It’s good to have your preconceptions upended. It’s good to be surprised. But it doesn’t actually happen that often, especially as you age and the boundaries around your taste solidify. After a few decades of engagement with art, you know what you like. So while it’s certainly possible to be blown away by a record in a genre you’ve largely shrugged off (or turned your back on outright), it’s rare, because you’re unlikely to encounter that record in the first place. You’re just not checking for it anymore.
Sunbomb‘s debut album, Evil And Divine, is one of those rare records that comes flying out of nowhere and makes you say, “Fuck, what have I been missing?” It’s so strong and vital that it may inspire listeners to dive into its makers’ back catalogs. But in this case, that could be a risky endeavor.
Sunbomb, you see, is a new project from singer Michael Sweet and guitarist Tracii Guns. Sweet is the vocalist for long-running Christian metal act Stryper, and Guns is the leader of equally long-running glam/hair metal band L.A. Guns. They’re joined by bassist Mitch Davis and drummer Adam Hamilton (a member of L.A. Guns in the mid-2000s), with current L.A. Guns bassist Johnny Martin playing on one track.
L.A. Guns‘ first three albums are well regarded among aficionados of ’80s hair metal, a style I enjoy when it’s done well (early Ratt, the first three W.A.S.P. albums, Mötley Crüe‘s Shout at the Devil, Junkyard‘s debut), but I’ve never heard them. Nor have I ever listened to a Stryper album. So the prospect of a collaboration between two guys from bands I never paid attention to 30+ years ago was not immediately enticing, especially when there was a chance the songs might turn out to be about Jesus.
But I took a chance on this record, and I’m very glad I did, because it’s about as far from hair metal as can be. Sunbomb are a doomy hard rock/traditional metal band likely to appeal to fans of Candlemass, Trouble, or Heaven and Hell (the name the Ronnie James Dio-fronted version of Black Sabbath took when they reunited in the mid-2000s) than hair metal. Evil and Divine is an 11-track slab of old school whomp, classicist but with enough of its own identity to stand out as a vital journeyman effort.

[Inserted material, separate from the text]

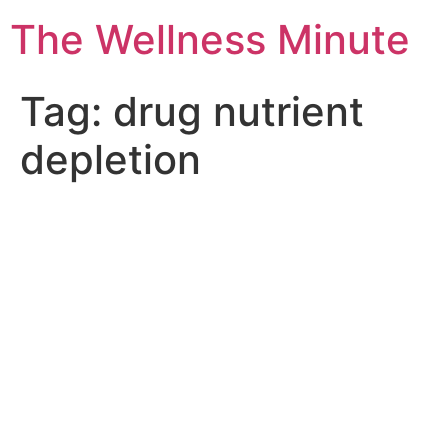
The Wellness Minute
Tag:
drug nutrient
depletion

Sweet’s got one of those metal voices that’s clearly been strengthened — but, crucially, not coarsened — by years on the road. He’s capable of the kind of operatic flourishes that make traditional/power metal, the kind played by present-day bands like Visigoth, thrilling. He roars and bellows on the heavy tracks that make up the bulk of the album, and croons from the heart on the token ballad, “Been Said and Done.” He’s got a powerful upper register, but almost never resorts to falsetto or shrieking.

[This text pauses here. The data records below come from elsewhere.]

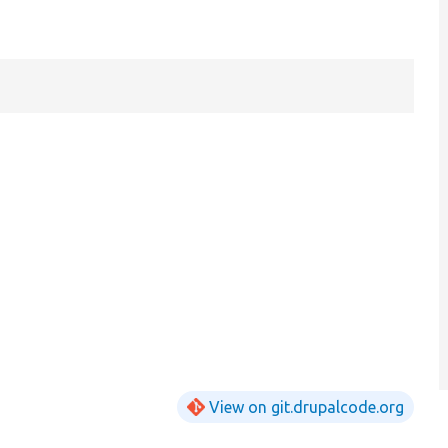
View on git.drupalcode.org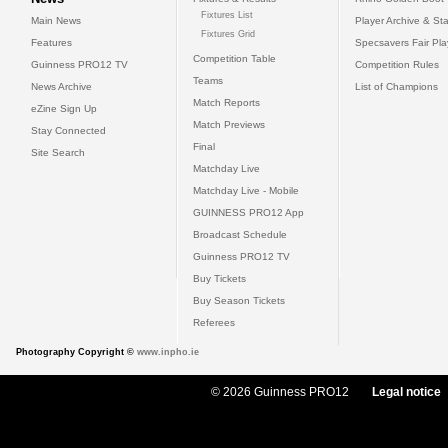
Fixtures List
Main News
Player Archive & Sta
Fixtures Grid
Features
Specsavers Fair Pl
Competition Table
Guinness PRO12 TV
Competition Rules
Teams
News Archive
List of Champions
Match Reports
eZine Sign Up
Match Previews
Stay Connected
Final
Site Search
Matchday Live
Matchday Live - Mobile
GUINNESS PRO12 App
Broadcast Schedule
Guinness PRO12 TV
Buy Tickets
Buy Season Tickets
Referees
Photography Copyright ©
www.inpho.ie
© 2026 Guinness PRO12
Legal notice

Guns, who wrote the music, takes a similar approach in his playing. He’s cranking out doomy biker-rock riffs that fans of Dio-era Sabbath, Scott “Wino” Weinrich‘s various bands (the Obsessed, Spirit Caravan, et al.) and the like will respond to immediately and viscerally. Sunbomb don’t wallow at lugubrious tempos; they’re a hard-charging rock outfit, heavy but deceptively fast. And his solos are explosive but efficient, getting in and getting out, saying what needs to be said and no more.

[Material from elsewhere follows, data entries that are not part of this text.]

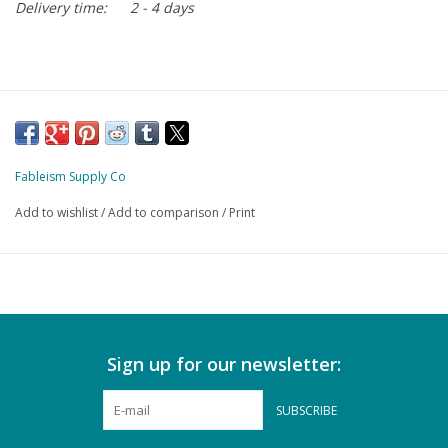
Delivery time:
2 - 4 days
Fableism Supply Co
Add to wishlist
/
Add to comparison
/
Print
Sign up for our newsletter:
SUBSCRIBE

Guns and Sweet are definitely working within a specific style throughout Evil and Divine, so it’s going to be easy to pick out tracks that nod to work by other artists. Album opener “Life” careens down the highway with the same fervor as Trouble‘s “Heaven On My Mind,” while “World Gone Wrong” is one of the slowest songs, and is very reminiscent of something like Heaven and Hell‘s “The Turn of the Screw.” “Born to Win” begins with a fairly blatant knockoff of the opening to Led Zeppelin‘s “Good Times Bad Times” before moving into a fast, heavy punk-metal groove. But Sunbomb have an impassioned, wailing-at-the-rafters quality that’s genuinely surprising. Too often, when veteran musicians make a stylistic left turn, the results are half-assed and disappointing. You want to say, “Well, you tried,” but more than that you want to walk away and pretend the whole thing never happened. Not in this case. Evil and Divine is one of the best doomy trad metal records in years, possibly even more appealing if, like me, you’re totally ignorant of its creators’ previous work.